Ms. Nancy Birkenfeld is the County Executive Director of the USDA Farm Service Agency in Knox County and also serves as the KCVG Board Member. She sent one of her employees Bea Hernandez through the program. “It is encouraging to see how these ladies have developed into confident leaders for our respective towns and counties through this program,” said Ms. Birkenfeld.
Each county will put their new-found skills and experience into practice through the fulfillment of a community project. These projects are collaborations among the participants. The Knox County participants are planning to host a Youth Engagement Symposium in the fall of 2016. The goal of the symposium is to bring communities and volunteers together at a day-long event and provide them with information and resources they need to focus on and address youth issues identified in the county. Hopefully, each community will leave empowered to develop youth centers that provide kids a safe place to come to study, learn and socialize after school. The Haskell County group is working on a digital sign that will be placed on the courthouse square. The sign will be used to display messages that pertain to the citizens of Haskell, events and emergency messages. The group is gathering quotes from several different companies and working on the details for the public to get their messages displayed.

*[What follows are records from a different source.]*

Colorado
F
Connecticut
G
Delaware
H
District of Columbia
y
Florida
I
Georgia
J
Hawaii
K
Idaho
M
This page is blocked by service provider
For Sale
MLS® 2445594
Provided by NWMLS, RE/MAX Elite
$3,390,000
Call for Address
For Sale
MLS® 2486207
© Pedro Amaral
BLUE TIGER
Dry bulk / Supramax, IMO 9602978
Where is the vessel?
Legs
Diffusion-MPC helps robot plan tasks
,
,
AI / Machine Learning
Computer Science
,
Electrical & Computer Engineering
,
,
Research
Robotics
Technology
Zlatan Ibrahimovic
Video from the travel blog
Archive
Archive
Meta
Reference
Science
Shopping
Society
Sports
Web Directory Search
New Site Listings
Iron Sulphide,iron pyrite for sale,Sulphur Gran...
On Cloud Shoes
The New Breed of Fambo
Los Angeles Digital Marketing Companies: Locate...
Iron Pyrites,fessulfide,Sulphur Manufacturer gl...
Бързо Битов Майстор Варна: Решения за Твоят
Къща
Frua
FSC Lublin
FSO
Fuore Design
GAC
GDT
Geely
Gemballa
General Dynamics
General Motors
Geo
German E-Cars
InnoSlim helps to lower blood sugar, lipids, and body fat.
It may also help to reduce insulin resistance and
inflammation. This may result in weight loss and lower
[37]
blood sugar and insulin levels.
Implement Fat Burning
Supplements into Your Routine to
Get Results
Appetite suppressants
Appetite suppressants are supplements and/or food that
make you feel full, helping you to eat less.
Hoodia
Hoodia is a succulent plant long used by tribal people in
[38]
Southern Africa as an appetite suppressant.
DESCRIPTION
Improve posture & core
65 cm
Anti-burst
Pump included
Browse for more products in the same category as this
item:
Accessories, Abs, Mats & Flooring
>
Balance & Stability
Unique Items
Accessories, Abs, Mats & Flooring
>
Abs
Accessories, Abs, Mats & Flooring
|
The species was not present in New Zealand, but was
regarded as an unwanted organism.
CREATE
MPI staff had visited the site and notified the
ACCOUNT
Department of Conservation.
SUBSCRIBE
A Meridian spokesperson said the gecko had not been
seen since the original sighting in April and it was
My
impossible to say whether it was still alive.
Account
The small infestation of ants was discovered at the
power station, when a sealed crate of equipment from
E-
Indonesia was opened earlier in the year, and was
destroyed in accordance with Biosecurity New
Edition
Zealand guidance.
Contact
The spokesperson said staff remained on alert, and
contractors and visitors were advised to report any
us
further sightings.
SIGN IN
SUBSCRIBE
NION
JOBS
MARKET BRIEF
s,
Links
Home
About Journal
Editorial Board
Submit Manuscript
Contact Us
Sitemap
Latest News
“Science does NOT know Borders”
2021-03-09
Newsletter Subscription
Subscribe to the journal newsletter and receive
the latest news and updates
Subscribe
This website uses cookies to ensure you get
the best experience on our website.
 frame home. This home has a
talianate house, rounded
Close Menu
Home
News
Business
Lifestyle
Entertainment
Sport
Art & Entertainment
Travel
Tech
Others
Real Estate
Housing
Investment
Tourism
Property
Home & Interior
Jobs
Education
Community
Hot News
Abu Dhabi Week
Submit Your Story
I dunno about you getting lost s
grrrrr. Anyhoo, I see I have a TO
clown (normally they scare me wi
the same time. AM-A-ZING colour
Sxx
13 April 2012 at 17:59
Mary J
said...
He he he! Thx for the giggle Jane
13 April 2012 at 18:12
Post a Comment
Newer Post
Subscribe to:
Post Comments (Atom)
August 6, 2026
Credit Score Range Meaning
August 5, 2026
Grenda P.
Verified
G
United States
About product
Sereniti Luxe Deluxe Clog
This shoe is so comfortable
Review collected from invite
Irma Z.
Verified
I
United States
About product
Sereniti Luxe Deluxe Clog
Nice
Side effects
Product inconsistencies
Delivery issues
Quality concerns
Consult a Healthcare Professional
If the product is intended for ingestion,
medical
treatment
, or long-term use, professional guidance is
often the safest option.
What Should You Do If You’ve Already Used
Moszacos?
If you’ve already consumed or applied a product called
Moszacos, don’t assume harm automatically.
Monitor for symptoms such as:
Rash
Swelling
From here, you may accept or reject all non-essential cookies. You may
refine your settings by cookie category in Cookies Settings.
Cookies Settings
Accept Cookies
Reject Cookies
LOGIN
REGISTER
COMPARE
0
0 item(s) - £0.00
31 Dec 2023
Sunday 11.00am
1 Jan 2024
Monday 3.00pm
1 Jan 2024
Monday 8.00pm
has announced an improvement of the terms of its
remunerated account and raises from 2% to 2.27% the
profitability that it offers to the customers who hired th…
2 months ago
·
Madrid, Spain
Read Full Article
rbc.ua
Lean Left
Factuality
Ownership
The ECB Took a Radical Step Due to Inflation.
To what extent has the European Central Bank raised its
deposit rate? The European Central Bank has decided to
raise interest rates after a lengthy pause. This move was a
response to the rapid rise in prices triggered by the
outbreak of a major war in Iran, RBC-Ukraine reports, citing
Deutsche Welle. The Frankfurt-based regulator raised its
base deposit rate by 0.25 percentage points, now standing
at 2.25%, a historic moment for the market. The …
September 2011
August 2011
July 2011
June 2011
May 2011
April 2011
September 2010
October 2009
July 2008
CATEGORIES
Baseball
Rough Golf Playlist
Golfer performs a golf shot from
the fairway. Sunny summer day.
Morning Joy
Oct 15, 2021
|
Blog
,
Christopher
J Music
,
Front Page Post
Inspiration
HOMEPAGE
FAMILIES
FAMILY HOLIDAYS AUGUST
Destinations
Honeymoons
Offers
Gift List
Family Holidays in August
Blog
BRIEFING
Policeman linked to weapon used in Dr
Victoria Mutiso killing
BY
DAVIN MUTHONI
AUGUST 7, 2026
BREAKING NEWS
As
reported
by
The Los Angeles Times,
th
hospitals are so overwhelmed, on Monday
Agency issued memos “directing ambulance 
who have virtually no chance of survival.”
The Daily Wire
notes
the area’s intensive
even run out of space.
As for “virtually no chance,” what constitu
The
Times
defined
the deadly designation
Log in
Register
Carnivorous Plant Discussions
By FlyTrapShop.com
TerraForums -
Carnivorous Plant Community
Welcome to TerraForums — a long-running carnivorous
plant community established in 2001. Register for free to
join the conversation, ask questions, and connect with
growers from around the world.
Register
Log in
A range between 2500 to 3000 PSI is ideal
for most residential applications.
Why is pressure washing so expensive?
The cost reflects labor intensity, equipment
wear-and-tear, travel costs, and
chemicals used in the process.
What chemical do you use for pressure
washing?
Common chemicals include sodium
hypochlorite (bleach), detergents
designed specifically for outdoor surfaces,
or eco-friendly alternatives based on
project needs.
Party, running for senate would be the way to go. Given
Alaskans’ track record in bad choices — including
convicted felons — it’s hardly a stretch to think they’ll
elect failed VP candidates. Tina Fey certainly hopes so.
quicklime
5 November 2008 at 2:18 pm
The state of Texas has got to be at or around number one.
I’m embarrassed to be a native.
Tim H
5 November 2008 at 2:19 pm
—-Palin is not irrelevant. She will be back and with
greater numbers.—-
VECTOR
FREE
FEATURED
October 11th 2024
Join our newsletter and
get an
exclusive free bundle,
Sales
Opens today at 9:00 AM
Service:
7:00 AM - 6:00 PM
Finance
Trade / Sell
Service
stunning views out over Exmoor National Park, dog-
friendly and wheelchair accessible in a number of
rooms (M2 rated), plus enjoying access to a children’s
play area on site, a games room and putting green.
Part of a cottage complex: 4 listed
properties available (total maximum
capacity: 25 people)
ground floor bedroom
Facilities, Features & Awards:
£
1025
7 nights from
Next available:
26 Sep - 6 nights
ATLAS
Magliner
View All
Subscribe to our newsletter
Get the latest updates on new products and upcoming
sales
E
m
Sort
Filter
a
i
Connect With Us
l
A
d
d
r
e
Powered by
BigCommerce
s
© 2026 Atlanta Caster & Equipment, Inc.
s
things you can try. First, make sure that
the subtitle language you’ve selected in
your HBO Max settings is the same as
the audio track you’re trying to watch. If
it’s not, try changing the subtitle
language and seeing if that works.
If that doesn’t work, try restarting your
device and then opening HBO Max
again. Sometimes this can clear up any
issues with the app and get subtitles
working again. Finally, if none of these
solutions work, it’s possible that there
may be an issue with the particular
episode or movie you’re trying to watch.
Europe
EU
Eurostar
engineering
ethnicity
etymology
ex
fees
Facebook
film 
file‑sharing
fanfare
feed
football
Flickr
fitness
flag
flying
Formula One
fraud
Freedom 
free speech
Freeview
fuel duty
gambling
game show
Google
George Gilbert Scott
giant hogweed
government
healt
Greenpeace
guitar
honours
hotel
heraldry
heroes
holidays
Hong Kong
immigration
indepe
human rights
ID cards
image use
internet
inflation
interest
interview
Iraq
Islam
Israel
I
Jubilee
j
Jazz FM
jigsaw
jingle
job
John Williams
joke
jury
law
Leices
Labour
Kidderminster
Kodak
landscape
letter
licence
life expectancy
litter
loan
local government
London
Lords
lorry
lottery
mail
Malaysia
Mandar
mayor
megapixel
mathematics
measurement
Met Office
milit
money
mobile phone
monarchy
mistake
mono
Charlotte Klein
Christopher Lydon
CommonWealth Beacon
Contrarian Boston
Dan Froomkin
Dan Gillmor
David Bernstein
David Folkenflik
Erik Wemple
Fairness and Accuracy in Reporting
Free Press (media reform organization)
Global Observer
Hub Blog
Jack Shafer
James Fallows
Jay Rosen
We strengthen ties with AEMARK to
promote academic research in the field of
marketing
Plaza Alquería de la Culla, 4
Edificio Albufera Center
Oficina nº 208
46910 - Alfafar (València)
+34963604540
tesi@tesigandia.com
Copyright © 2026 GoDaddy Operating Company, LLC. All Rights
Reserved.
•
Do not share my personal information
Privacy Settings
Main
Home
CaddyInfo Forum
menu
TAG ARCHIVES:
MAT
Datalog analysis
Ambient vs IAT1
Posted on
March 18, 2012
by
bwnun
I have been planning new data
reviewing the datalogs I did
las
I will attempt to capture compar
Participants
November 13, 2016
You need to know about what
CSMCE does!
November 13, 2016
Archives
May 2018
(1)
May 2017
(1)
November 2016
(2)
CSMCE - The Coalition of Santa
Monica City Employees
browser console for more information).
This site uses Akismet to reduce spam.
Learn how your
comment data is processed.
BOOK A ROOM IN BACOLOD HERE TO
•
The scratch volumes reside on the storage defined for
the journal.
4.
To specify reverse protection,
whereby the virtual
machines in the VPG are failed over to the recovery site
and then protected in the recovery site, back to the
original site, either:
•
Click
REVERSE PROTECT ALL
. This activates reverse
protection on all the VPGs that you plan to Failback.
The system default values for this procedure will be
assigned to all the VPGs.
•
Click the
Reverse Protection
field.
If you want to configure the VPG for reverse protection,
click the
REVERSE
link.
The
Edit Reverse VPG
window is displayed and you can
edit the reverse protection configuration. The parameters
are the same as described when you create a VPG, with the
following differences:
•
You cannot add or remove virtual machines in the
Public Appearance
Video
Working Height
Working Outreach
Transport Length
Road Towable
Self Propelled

“In the past two years, we have seen the incredible impact this program has had on our communities. Besides their group projects which have benefited our towns, many of these young men and women have joined civic organizations, volunteered for events, attended meetings and brought their newly-minted leadership skills with them. Their enthusiasm is contagious, their presence: priceless,” beamed Jill Druesedow, Haskell City Council.
The TRLP program began last year as a joint effort between the Knox County Visioning Group (KCVG) and the Development Corporation of Haskell (DCOH). These two groups saw the need for leadership in their communities and decided to do something about it. Once a month for 8 months, the group met and worked through a leadership curriculum provided by Texas A&M AgriLife Extension Service. Powerful speakers from around the region were brought in to teach the curriculum, lend their experience to the group and help the participants to establish valuable networks. The afternoons are filled with tours and speakers from around Knox and Haskell Counties. Participants explore city and county government, healthcare, education, economic development, quality of life. The tours help participants explore their local resources and learn more about their communities as a whole. A highlight of the program is a trip to Austin where they have the opportunity to tour the capitol and visit with key leaders, organizations and state agencies about the wide variety of state-wide resources available to rural communities.
Haskell County Judge David Davis said he believes in the leadership program. “I went through a similar program in the mid 90’s, and I believe they are very worth-while. It’s important for people to understand their commitment when they enter into such a program.” Judge Davis is currently working with the Haskell graduates on their digital sign project.
This year’s TRLP graduates include Christina Isbell, Jamie Ferguson, Nicole Buchanan, Jamie Jordan, Veronica Anderson, Jessica Boggs and Susan Jarred from Haskell County. The Knox County participants include Nicki Ivie, Sheri Warren, Lisa Tidwell, Bianca Harrimon and Beatrice Hernandez from Knox County. The program was directed by DCOH Director, Jimi Coplen and Knox County Agent, Lorrie Coop.